Are YOU Being Watched at Work?
Study says nearly 40% of employees believe their work activities are being monitored daily.
In the golden days when pop music videos ruled MTV in the 1980s, there was a video by an artist called Rockwell titled, “Somebody’s Watching Me,” dealing with the paranoia of constantly being watched. While the video was dates back from a time before the Internet, smartphones, and the other digital pleasures we take for granted, Rockwell may have unknowingly clued us onto a disturbing trend four decades later.
While there has long been the notion that Big Brother is watching, it turns out that brother may be your employer, concludes a recent survey on the site Secure Data Recovery of over roughly 2,000 workers in the U.S. and U.K.

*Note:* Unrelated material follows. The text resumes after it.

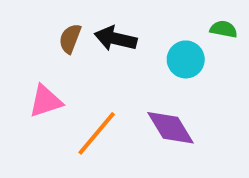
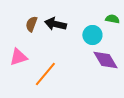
purple diamond: (171, 128) -> (105, 60), moved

According to the survey’s findings, 37.5% of U.K workers and 39.3% of U.S. workers think their work is being monitored daily. The survey said the main methods used are e-mail (50.9% U.K. and 49.6% U.S.), time and productivity (41.8% U.K. and 44.7% U.S.), desktop and app monitoring (24.3% U.K. and 26.9% U.S.), and cameras and guards (23.5% U.K and 26.9% U.S.). Other methods used include calls and audio recording, location and movement, network and data, biometric and access, web and social media, and printing and file transfers.
What is clear from the study is that in a digital age, employers that used surveillance tended to use digital means, rather physical means such as cameras. Digital surveillance might be considered more effective given the rise in remote work, particularly since the COVID-19 pandemic.
Do You Think You’re Being Watched?
The survey found that 47% in the U.S. think bosses are transparent about surveillance, but only 40% think they know all the ways they are surveilled. The survey also suggests that true surveillance levels in the U.S. might also be higher than reported. Under federal legislation, bosses in most of the U.S. have no legal requirement to disclose to their workers that they are being monitored. But the U.K. is different as bosses must tell workers how they are being surveilled and what is being tracked or collected.
Surveillance Not Healthy
Regardless of methods or transparency, the notion of constantly monitoring workers’ actions is disconcerting. Not surprisingly, 59% of American workers say work surveillance is unethical. Just under half the respondents in both countries compared work surveillance to an invasion of privacy. Moreover, close to half the respondents felt that active surveillance makes them feel untrusted.
On top of this, surveillance may have lasting effects on job satisfaction and productivity. In the U.S., about 75% of workers say surveillance decreases job satisfaction & only 9% are more productive under surveillance. In total, 40% said workplace surveillance does not affect how much work they complete.
Workers Fight Back
Not surprisingly, the survey says workers have found ways to avoid surveillance. In the U.K., 29.4% of workers try to circumvent surveillance, while 26.1% of U.S. workers do. The methods most commonly deployed include avoiding discussing certain topics at work, using theatrics to appear busy, and staging workspaces to seem busy.